When instruction went online March 2020 we had to pivot our CURE, keeping student safety, well-being, and learning outcomes as highest priorities. Student safety required us to remove the wet-lab portion of the project, as it is not safe to culture microbes outside of a designated BSL-2 lab. Student well-being was met by continuing to meet synchronously to serve as an anchor in the storm of change. Student learning outcomes were met by shifting the CURE to an online format in a way that the students could still experience data evaluation, discernment, and discovery. In quick time, we reviewed previous student data and selected the top 12 organisms our students had previously identified in the river, and then we built an online experience, rolling out experimental results from the selected organisms twice a week over 8 weeks. We engaged our TAs in the development process, several of which provided photos of data they had saved from their own CURE experience. We were purposeful about keeping the revised CURE as realistic as possible by including photos of previously obtained data that were inconclusive, and we allowed students to ask for additional data as needed. As it was done hurriedly, some of the data that was posted was incorrect, which added a shared experience with our students, and required revision on our part as well as humility and humor.
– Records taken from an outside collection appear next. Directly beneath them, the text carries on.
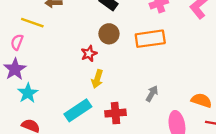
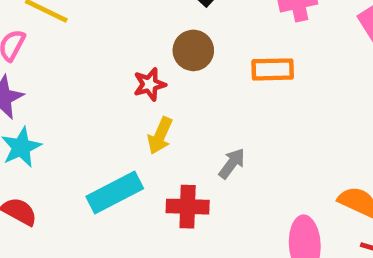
orange rectangle: (150, 39) -> (273, 69), size x0.7
gray arrow: (152, 94) -> (232, 163), moved

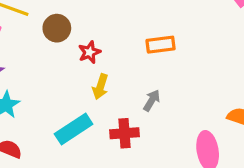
brown circle: (193, 50) -> (57, 28), moved
orange rectangle: (273, 69) -> (161, 45), moved

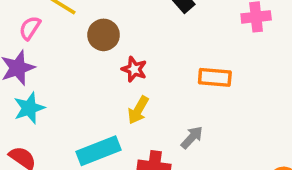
red star: (90, 52) -> (134, 69), turned 30

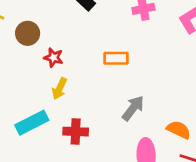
gray arrow: (192, 137) -> (133, 108), moved, size x1.4

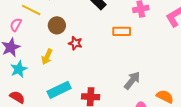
orange rectangle: (116, 58) -> (122, 31), moved
yellow arrow: (59, 89) -> (47, 57), moved

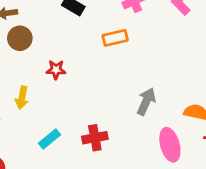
brown circle: (57, 25) -> (20, 38), moved
cyan rectangle: (59, 90) -> (49, 139), size x0.7

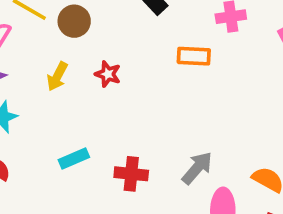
yellow arrow: (22, 98) -> (57, 76), moved
gray arrow: (146, 101) -> (197, 168), moved

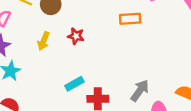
cyan rectangle: (74, 159) -> (74, 84), moved

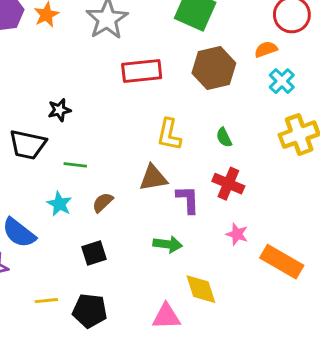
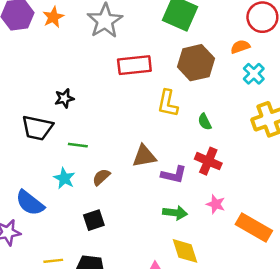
yellow L-shape: (169, 135) -> (168, 103), moved
purple L-shape: (188, 200) -> (174, 175), turned 105
green arrow: (168, 244) -> (175, 213), moved

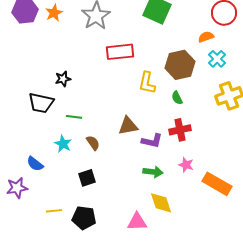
brown hexagon: (196, 63) -> (180, 65), moved
red cross: (208, 161) -> (180, 130), turned -35
brown semicircle: (101, 177) -> (93, 143), turned 98
blue semicircle: (30, 203) -> (35, 164), size x0.7

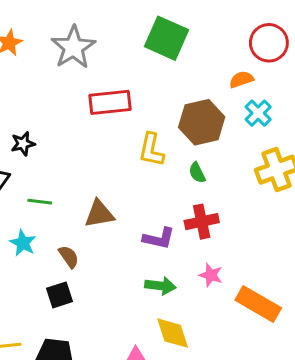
brown triangle: (128, 126) -> (99, 214), moved
brown semicircle: (93, 143) -> (69, 257), moved

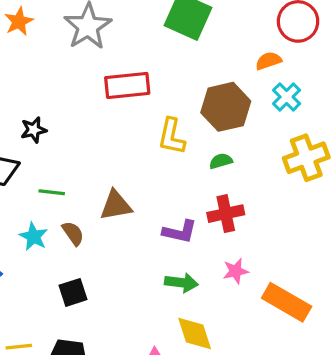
green semicircle: (197, 173) -> (221, 161), turned 100
brown semicircle: (69, 257) -> (73, 233), moved
pink star: (211, 275) -> (236, 271), turned -30

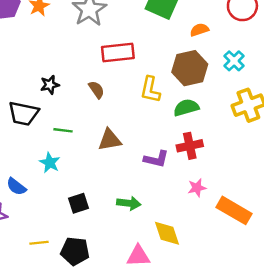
orange semicircle: (268, 61) -> (199, 30), moved
green semicircle: (221, 161) -> (186, 108), size x1.5
brown semicircle: (73, 233) -> (96, 90), moved
green arrow: (181, 283) -> (129, 203), moved

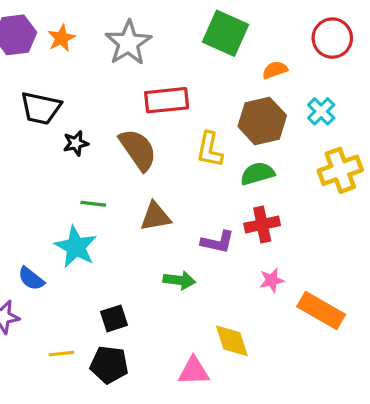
brown semicircle: (96, 90) -> (138, 150), size x1.8
black trapezoid: (23, 114) -> (41, 108), moved
cyan star: (50, 163) -> (76, 247), size x1.5
black square: (78, 203) -> (114, 318), moved
green arrow: (129, 203) -> (179, 280), moved

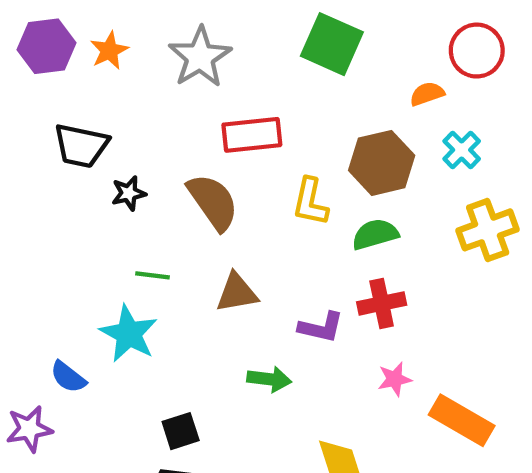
orange semicircle: (275, 70) -> (427, 94), moved

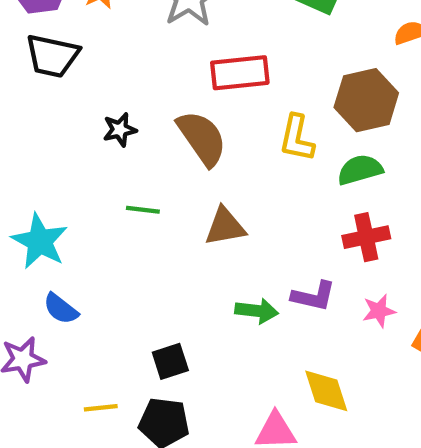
black trapezoid: (81, 146) -> (52, 56), moved
purple L-shape: (321, 327) -> (314, 296), moved
cyan star: (129, 334) -> (40, 241), moved

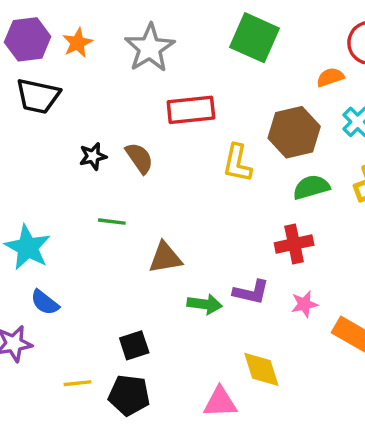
brown semicircle: (202, 138) -> (139, 158), moved, size x0.7
green semicircle: (360, 170) -> (311, 187), moved
brown triangle: (225, 227) -> (165, 258), moved

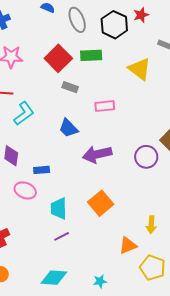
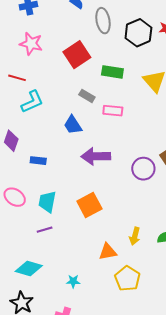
green rectangle: (91, 55) -> (112, 72), moved
gray rectangle: (70, 87) -> (87, 96), moved
pink ellipse: (25, 190) -> (15, 197), moved

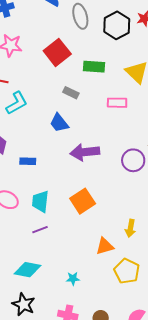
pink rectangle: (113, 111) -> (117, 103), moved

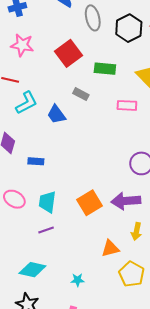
blue trapezoid: (59, 123) -> (56, 114), moved
purple arrow: (85, 152) -> (126, 201), moved

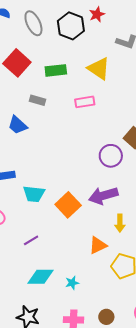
cyan trapezoid: (47, 202) -> (34, 194), moved, turned -80
cyan diamond: (32, 270) -> (40, 277), moved

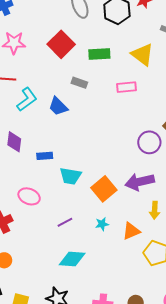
cyan star: (72, 283) -> (102, 224), moved

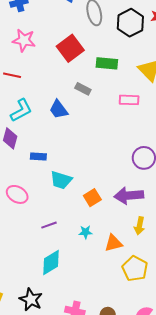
cyan L-shape: (27, 99) -> (21, 110), moved
orange square: (104, 189) -> (92, 198), size x0.7
cyan diamond: (72, 259) -> (51, 263), turned -44

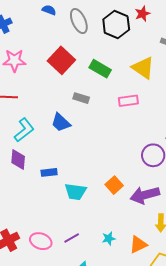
green rectangle: (107, 63) -> (100, 69), turned 35
pink ellipse: (17, 194) -> (41, 241), moved
orange square: (92, 198) -> (114, 185), moved

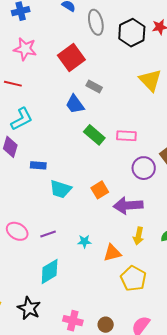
green rectangle: (100, 69) -> (94, 135), moved
gray rectangle: (81, 98) -> (94, 86), moved
pink rectangle: (128, 101) -> (126, 136), moved
blue trapezoid: (61, 123) -> (75, 104), moved

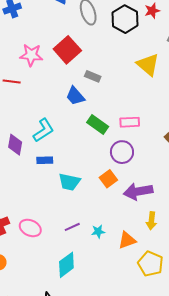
pink star: (25, 49) -> (31, 55), moved
cyan L-shape: (22, 119) -> (43, 130), moved
purple circle: (144, 168) -> (122, 152), moved
purple line: (48, 234) -> (72, 227), moved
As in previous semesters, students interpreted their results and formulated conclusions about their organisms' metabolic processes, identity, and relevance to the American River. To encourage more active learning, we added an additional research component to our virtual CURE, asking the students to delve into the primary literature and identify a unique molecule produced by their organism (e.g. pilus or antibiotic pump, not 16sRNA) that they could amplify with PCR to more accurately classify or characterize their organism. At the end of the semester, numerous students provided unsolicited feedback to faculty on the virtual portion of the course. On the whole, students stated that they were pleased we continued synchronously, and enjoyed the inquiry-driven research. Additionally, students scored similarly, if not better than previous semesters on the assessments that were given during the CURE portion of our course.